He isn’t, however, too old to appreciate the Ceremony of Sunrise as the music begins, first with the music, the sound of the oulds, of the flutes reaching his ears from the center as the Sultan’s musicians come out first. They’re followed by the dancers, and Julian sees some of the Dabo girls from Quark’s leading the rest- on loan he’s heard for a small price. The costumes are marvelous as the processions of performers from all corners of the world meet, the magicians, the acrobats from as far out as the badlands. It’s a stunning display as the fire eaters from the west come, the final performance before the combatants make their way to center stage. He makes sure to applaud, to whistle and yell as loudly as he can when he sees Jadzia strut out in her outfit designed specifically for the ceremony; some functionally useless sexually enticing bronze brassiere which exposes the navel and leaves little else to the imagination. He watches her in a series of graceful katas with the bat’leth dangerous, beautiful and just damn impressive There’s a particularly loud cheer that makes him shake his head at the nonsense- that is until he sees her alternate walk out behind her. Chakotay, the rumored Maquis sympathizer, as well wears nothing but mantle with the black and red cloak of the House of Sisko flying behind him and some sliver of cloth low on his waist. Julian almost looks away as Chakotay twirls the massive sword, arcing, circling, until he realizes that would likely look even more suspicious. Well it couldn’t look any more suspicious than half drooling over yourself now, could it?

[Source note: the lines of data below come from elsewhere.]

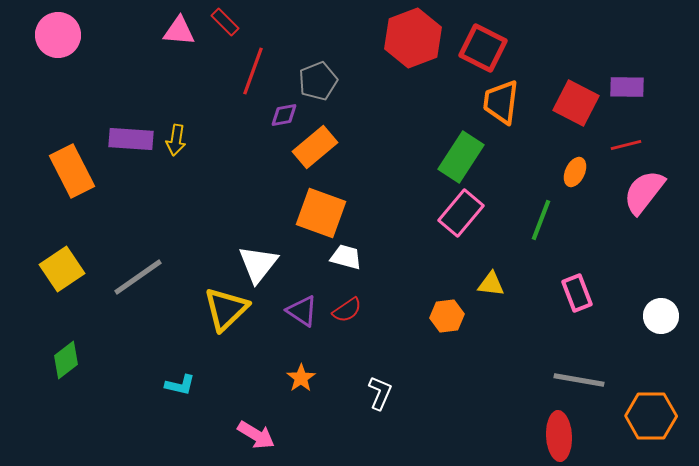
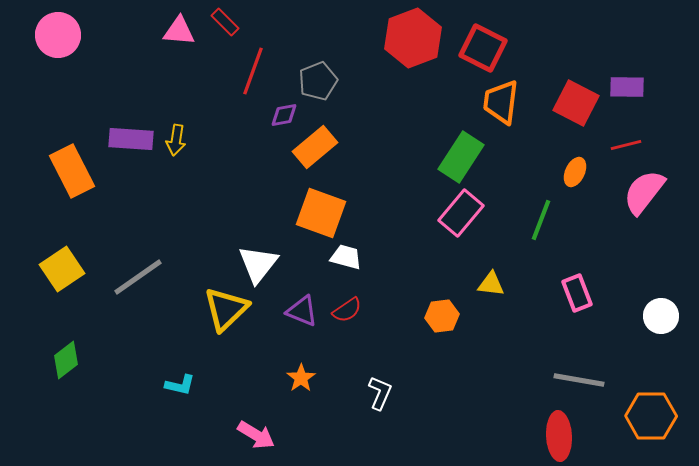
purple triangle at (302, 311): rotated 12 degrees counterclockwise
orange hexagon at (447, 316): moved 5 px left
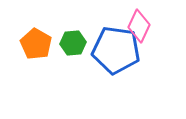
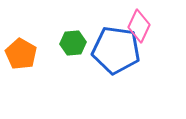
orange pentagon: moved 15 px left, 10 px down
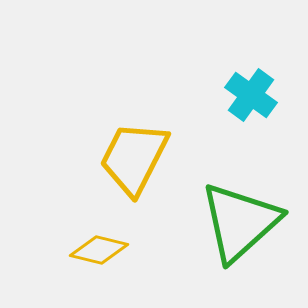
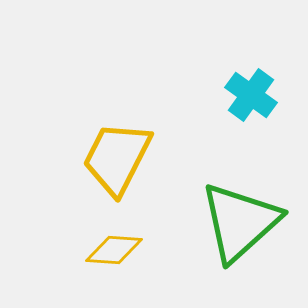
yellow trapezoid: moved 17 px left
yellow diamond: moved 15 px right; rotated 10 degrees counterclockwise
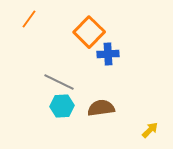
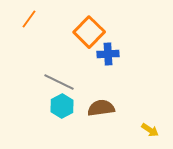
cyan hexagon: rotated 25 degrees counterclockwise
yellow arrow: rotated 78 degrees clockwise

Well that settles it. Julian decides that now would be the perfect time to relieve himself and he quickly makes his way back up the carved stone steps and out to the plateau surrounding it. He takes that time to look around as well, knowing that there will still be a lot more display before the fights begin; Julian isn’t terribly interest in blood sport aside, only that he’ll be the one to patch Jadzia back together after she and Martok battle. He’s thankful to find the area most empty and decides that he still has time to wander before he’s absolutely needed. There are, after all, several different stalls set up atop the hard ground in the shade of the massive rock formations surrounding where enterprising merchants have set up wares and places for drink. Julian catches sight of Quark still taking last minute wagers on the fight for those content to drink and hear the action second hand. Julian can see, a relay of runners ready to report the action minute by minute through a series of hand signals and mirrors leading back to the top of the stadium. Another Ferengi in a colorful robe is standing near the bar, loudly announcing the entrance of the first two competitors. Julian sighs, feeling restless, and decides to take a detour back, meandering slowly away from the massive crowds and towards the remote rock formations rocks.
He finds, much to his embarrassment that he isn’t the only one to have had a similar thought. However it seems the majority of those mingling amongst those secluded spaces are couples- and the occasional extra- deciding that there’s better action to be found outside the tournament than it in. Julian turns the corner of a wide base of a large rock that looks like a massive vertical hammer springing forth from the ground and is a whirl of awkward apologies as he nearly walks into two giggling women half covered beneath a sheet. They ignore him quickly enough and he moves further out, making a note of the time that it takes so that he won’t be gone past the first few fights. There will be exhibition matches before the main event and Julian can very well let Doctor Crusher and her expert team field the lot of them; his duties lie with the Sultan and Jadzia and his majesty had informed him quite plainly that he would only be allowed to attended provided that he loosened up and actually enjoyed himself. Julian sighs as he finds a series of short stone cylinders proving small shade and seemingly a fair deal of privacy. He’d made a note of that particular formation during the procession, noting that it’s on the way back towards the main encampment and festival.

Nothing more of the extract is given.